CHICAGO Timken Co.s acquisition of Interlube Systems Ltd. to further diversify its portfolio of businesses underscores the steel and bearings manufacturers "blind eye" to the large conglomerate discount impairing its share price, shareholders Relational Investors LLC and the California State Teachers Retirement System claim.
"While the Interlube acquisition (amm.com, March 13), along with Timkens acquisitions of Greenbrier Cos. (amm.com, March 1) and Wazee Cos. LLC (amm.com, Jan. 2) over the past (few) months, may be sound acquisitions in terms of supporting the bearings business, none of the true value of these acquisitions can be realized for shareholders as long as the conglomerate discount continues to impair Timkens valuation in the marketplace," the San Diego investment firm said March 13.
The investment firm and the retirement fund have been pushing Timken to divest the steel business since last summer and made that effort public toward the end of the year (amm.com, Dec. 3).
"We are confident that by splitting Timkens shares to reflect independently traded steel and bearings businesses, the company can unlock significant shareholder value," Relational Investors said. "If the Interlube acquisition complements the bearings business as Timken asserts, then shareholders should be allowed to realize the full value of the bearings business.
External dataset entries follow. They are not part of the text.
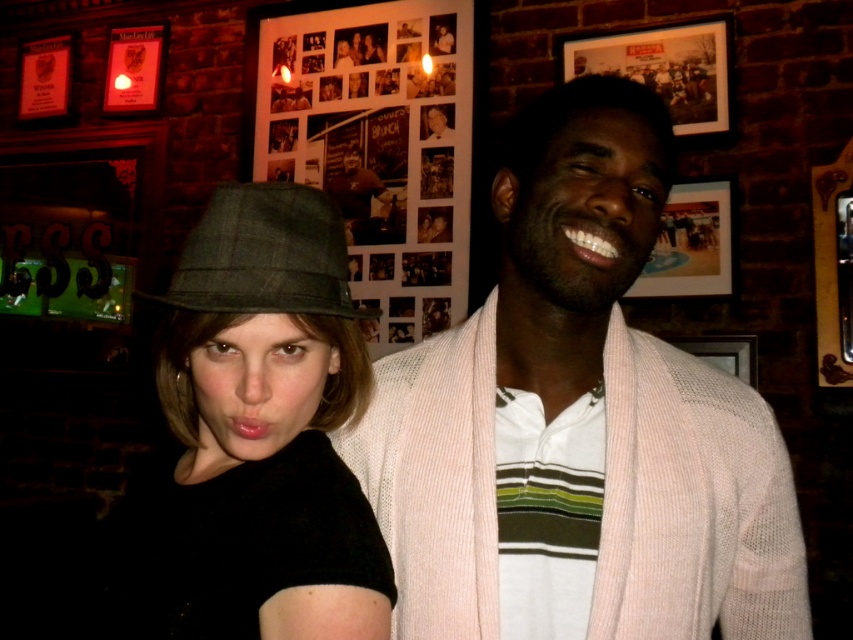 Between pink knit cardigan at center and green plaid fedora at left, which one is positioned lower?

pink knit cardigan at center is below.

Is pink knit cardigan at center wider than green plaid fedora at left?

Yes, pink knit cardigan at center is wider than green plaid fedora at left.

Who is more forward, [665,419] or [276,216]?

Point [276,216]

Find the location of a particular element. pink knit cardigan at center is located at coordinates (583, 410).

Between green plaid fedora at left and smooth skin face at center, which one is positioned lower?

Positioned lower is green plaid fedora at left.

Can you confirm if green plaid fedora at left is positioned to the left of smooth skin face at center?

Yes, green plaid fedora at left is to the left of smooth skin face at center.

In order to click on green plaid fedora at left in this screenshot , I will do `click(265, 253)`.

You are a GUI agent. You are given a task and a screenshot of the screen. Output one action in this format:
    pyautogui.click(x=<x>, y=<y>)
    Task: Click on the green plaid fedora at left
    
    Given the screenshot: What is the action you would take?
    pyautogui.click(x=265, y=253)

Is plaid fabric hat at center further to camera compared to smooth skin face at center?

No, it is in front of smooth skin face at center.

Is point (277, 605) closer to viewer compared to point (444, 115)?

Yes.

The height and width of the screenshot is (640, 853). I want to click on plaid fabric hat at center, so click(258, 436).

Identify the location of plaid fabric hat at center. This screenshot has height=640, width=853. (258, 436).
Timkens conglomerate structure impedes such valuation."
The Relational Investors and the retirement fund, which together own 7.28 percent of Timkens outstanding common shares, are asking all shareholders to support their proxy proposal that Timkens board of directors and management spin off Timkens steel business into a separately traded public company.
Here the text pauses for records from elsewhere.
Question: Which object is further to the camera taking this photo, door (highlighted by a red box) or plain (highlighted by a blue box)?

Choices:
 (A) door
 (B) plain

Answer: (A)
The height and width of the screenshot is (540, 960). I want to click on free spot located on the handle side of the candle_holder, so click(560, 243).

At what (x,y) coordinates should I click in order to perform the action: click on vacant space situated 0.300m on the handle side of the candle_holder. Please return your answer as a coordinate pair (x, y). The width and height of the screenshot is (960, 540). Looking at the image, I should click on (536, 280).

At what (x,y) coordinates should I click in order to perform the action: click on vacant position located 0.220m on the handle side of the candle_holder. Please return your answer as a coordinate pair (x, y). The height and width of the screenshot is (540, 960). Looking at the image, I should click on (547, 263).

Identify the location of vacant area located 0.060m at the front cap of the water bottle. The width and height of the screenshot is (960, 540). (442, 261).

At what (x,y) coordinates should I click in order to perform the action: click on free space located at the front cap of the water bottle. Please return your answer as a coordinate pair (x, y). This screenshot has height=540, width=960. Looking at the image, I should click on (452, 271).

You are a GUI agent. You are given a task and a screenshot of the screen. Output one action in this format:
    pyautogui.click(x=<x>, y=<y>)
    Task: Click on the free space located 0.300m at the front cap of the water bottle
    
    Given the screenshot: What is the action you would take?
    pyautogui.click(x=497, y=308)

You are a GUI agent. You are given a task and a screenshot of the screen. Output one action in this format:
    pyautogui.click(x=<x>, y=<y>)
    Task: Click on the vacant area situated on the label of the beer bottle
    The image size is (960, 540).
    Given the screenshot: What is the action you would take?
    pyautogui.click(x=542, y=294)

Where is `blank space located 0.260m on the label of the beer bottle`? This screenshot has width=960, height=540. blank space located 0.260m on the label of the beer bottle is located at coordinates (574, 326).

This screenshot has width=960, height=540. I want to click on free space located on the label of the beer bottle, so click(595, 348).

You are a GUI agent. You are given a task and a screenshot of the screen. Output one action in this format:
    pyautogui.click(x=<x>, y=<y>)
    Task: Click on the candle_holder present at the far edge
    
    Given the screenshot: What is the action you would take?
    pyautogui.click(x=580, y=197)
Timken has said it has been creating value for shareholders by making acquisitions and paying down pension obligations, outside of which its stock is "actually valued at a premium from a cash flow point of view," president and chief executive officer James W. Griffith told investors recently.
He argued that the company had worked on earnings volatility and sustainability over the past six years by reallocating capital, including investing in the business for organic growth and diversification. Timken also has raised dividends and will consider share buybacks, Griffith has said.